50 Years of Comparative Literature at UCLA
“Hail, ye small, sweet courtesies of life! for smooth do ye make the road of it” (1768)
In 2019, the UCLA Department of Comparative Literature will mark its fiftieth anniversary––just as UCLA marks its hundredth. Together with the Department’s founders––Professors Arnold Band, Ross Shideler, and Katherine King––we will celebrate half a century of forward-thinking scholarship. This page will serve as the starting place for their memories, unofficial anecdotes, official annals, and a wealth of images from us all.
Standing at the forefront of innovative literary, theoretical, and cultural studies, our field remains one of the most exciting in the Humanities. Our discipline demands now––just as it did in 1969––exceptional linguistic ability, advanced critical tools, and output of a universally high intellectual caliber. Through its pioneering projects, Comparative Literature at UCLA seeks to define new paradigms and directions in literary traditions, theory, and criticism––while fostering interdisciplinary research and critical pedagogies.

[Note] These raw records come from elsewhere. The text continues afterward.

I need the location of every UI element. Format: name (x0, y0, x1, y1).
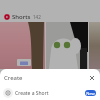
staticText: 142 (33, 14, 41, 20)
button[interactable]: Shorts (0, 11, 100, 22)
button[interactable] (89, 22, 100, 69)
staticText: New (86, 91, 95, 96)
button[interactable]: Close (87, 73, 96, 82)
button[interactable]: New (85, 90, 96, 96)
staticText: Shorts (12, 13, 31, 21)
button[interactable] (46, 22, 88, 69)
staticText: Create (4, 74, 23, 82)
staticText: Create a Short (15, 90, 49, 97)
button[interactable] (0, 22, 45, 69)
button[interactable]: Create a Short (3, 86, 96, 100)
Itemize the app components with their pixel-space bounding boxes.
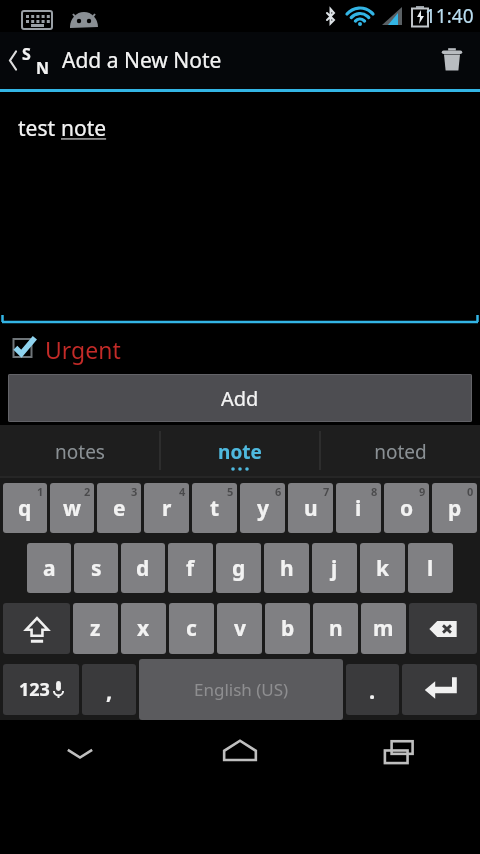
button[interactable]: s — [74, 543, 118, 593]
staticText: , — [106, 675, 113, 705]
staticText: x — [137, 614, 150, 643]
button[interactable]: y — [240, 483, 285, 533]
staticText: note — [218, 439, 262, 465]
staticText: h — [280, 554, 294, 583]
button[interactable]: a — [27, 543, 71, 593]
staticText: t — [210, 494, 220, 523]
staticText: 7 — [323, 484, 330, 499]
staticText: u — [304, 494, 318, 523]
button[interactable]: S — [0, 32, 480, 89]
staticText: 11:40 — [425, 3, 474, 29]
button[interactable]: Urgent — [0, 327, 480, 371]
button[interactable]: i — [336, 483, 381, 533]
button[interactable]: v — [217, 603, 262, 654]
button[interactable]: n — [313, 603, 358, 654]
staticText: Add a New Note — [62, 46, 222, 75]
button[interactable]: j — [312, 543, 357, 593]
button[interactable]: h — [264, 543, 309, 593]
button[interactable]: Home — [160, 720, 320, 786]
button[interactable]: . — [346, 664, 399, 715]
staticText: N — [36, 57, 50, 79]
staticText: v — [234, 614, 246, 643]
staticText: q — [18, 494, 32, 523]
button[interactable]: g — [216, 543, 261, 593]
button[interactable]: Enter — [402, 664, 477, 715]
button[interactable]: l — [408, 543, 453, 593]
staticText: r — [162, 494, 172, 523]
button[interactable]: o — [384, 483, 429, 533]
staticText: i — [355, 494, 362, 523]
staticText: S — [22, 43, 31, 65]
staticText: w — [63, 494, 81, 523]
button[interactable]: b — [265, 603, 310, 654]
staticText: l — [427, 554, 434, 583]
staticText: m — [373, 614, 394, 643]
button[interactable]: test — [0, 92, 480, 327]
staticText: 123 — [19, 677, 50, 702]
button[interactable]: notes — [0, 425, 160, 478]
staticText: noted — [374, 439, 427, 465]
staticText: e — [113, 494, 126, 523]
button[interactable]: q — [3, 483, 47, 533]
button[interactable]: k — [360, 543, 405, 593]
button[interactable]: note — [160, 425, 320, 478]
staticText: o — [400, 494, 414, 523]
button[interactable]: z — [73, 603, 118, 654]
button[interactable]: English (US) — [139, 659, 343, 720]
button[interactable]: d — [121, 543, 165, 593]
staticText: b — [281, 614, 295, 643]
button[interactable]: Backspace — [409, 603, 477, 654]
staticText: c — [186, 614, 197, 643]
button[interactable]: f — [168, 543, 213, 593]
staticText: 1 — [37, 484, 44, 499]
staticText: 0 — [467, 484, 474, 499]
button[interactable]: Recent apps — [320, 720, 480, 786]
staticText: g — [232, 554, 246, 583]
button[interactable]: m — [361, 603, 406, 654]
staticText: 8 — [371, 484, 378, 499]
staticText: 3 — [131, 484, 138, 499]
button[interactable]: u — [288, 483, 333, 533]
staticText: z — [90, 614, 101, 643]
button[interactable]: x — [121, 603, 166, 654]
staticText: note — [61, 114, 107, 143]
button[interactable]: Shift — [3, 603, 70, 654]
staticText: 6 — [275, 484, 282, 499]
staticText: Add — [221, 385, 259, 412]
staticText: 4 — [179, 484, 186, 499]
button[interactable]: e — [97, 483, 141, 533]
button[interactable]: r — [144, 483, 189, 533]
staticText: a — [43, 554, 56, 583]
button[interactable]: p — [432, 483, 477, 533]
button[interactable]: c — [169, 603, 214, 654]
button[interactable]: , — [82, 664, 136, 715]
staticText: Urgent — [45, 334, 121, 365]
staticText: test — [18, 114, 61, 143]
staticText: 2 — [84, 484, 91, 499]
staticText: n — [329, 614, 343, 643]
staticText: j — [331, 554, 338, 583]
button[interactable]: t — [192, 483, 237, 533]
staticText: s — [91, 554, 102, 583]
button[interactable]: noted — [320, 425, 480, 478]
staticText: 5 — [227, 484, 234, 499]
button[interactable]: Delete note — [424, 32, 480, 89]
button[interactable]: w — [50, 483, 94, 533]
staticText: notes — [55, 439, 105, 465]
button[interactable]: Numbers and symbols — [3, 664, 79, 715]
button[interactable]: Hide keyboard — [0, 720, 160, 786]
staticText: English (US) — [194, 678, 289, 701]
staticText: . — [369, 675, 376, 705]
staticText: p — [448, 494, 462, 523]
staticText: k — [376, 554, 390, 583]
staticText: f — [186, 554, 195, 583]
staticText: y — [257, 494, 269, 523]
staticText: d — [136, 554, 150, 583]
button[interactable]: Add — [8, 374, 472, 422]
staticText: 9 — [419, 484, 426, 499]
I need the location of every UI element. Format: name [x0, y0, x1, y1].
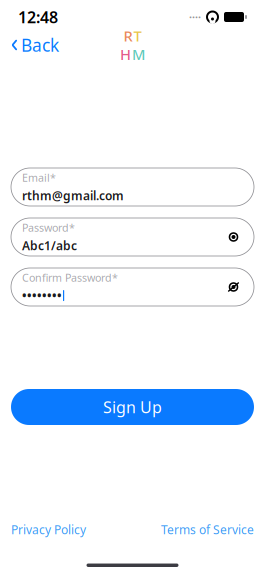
staticText: R — [124, 26, 132, 46]
staticText: Terms of Service — [161, 522, 254, 538]
button[interactable]: Show password — [223, 278, 244, 296]
staticText: Sign Up — [103, 396, 162, 418]
staticText: Back — [21, 34, 59, 56]
staticText: Abc1/abc — [22, 238, 77, 254]
staticText: H — [120, 44, 131, 64]
button[interactable]: Terms of Service — [161, 518, 254, 542]
button[interactable]: Back — [3, 28, 67, 62]
button[interactable]: Hide password — [223, 228, 244, 246]
staticText: •••••••• — [22, 288, 62, 304]
staticText: Password* — [22, 220, 75, 235]
staticText: Confirm Password* — [22, 270, 118, 285]
staticText: M — [132, 44, 145, 64]
staticText: Privacy Policy — [11, 522, 86, 538]
button[interactable]: Privacy Policy — [11, 518, 86, 542]
staticText: ···· — [189, 10, 201, 24]
staticText: Email* — [22, 170, 56, 185]
staticText: T — [134, 26, 142, 46]
staticText: rthm@gmail.com — [22, 188, 124, 204]
staticText: 12:48 — [18, 6, 58, 28]
button[interactable]: Sign Up — [11, 389, 254, 425]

All of this hard work plays a special role in Southern California. The diverse, multiethnic population of Los Angeles today distinguishes the city as the cultural hub of the Pacific Rim. LA both imports and exports difference, seven days a week, twenty-four hours a day. People from more than 140 countries, speaking 224 different identified languages, currently call Los Angeles home. The region does not have a majority population––and so Comparative Literature, free of a single language or ideology, is able to both negotiate and celebrate that kaleidoscopic diversity.
Then, of course, we all participate in the reputation of UCLA as a whole, which was named the nation’s Top Public University in the 2017–18 Times Higher Education World University Rankings. The THEWUR ranked 1,102 of the world’s leading research universities, drawing on 195 data points. We came out on top.
None of this enduring success, however, would be possible in our department unless we loved our work. And that, image by image, note by note, is precisely what this page hopes to celebrate.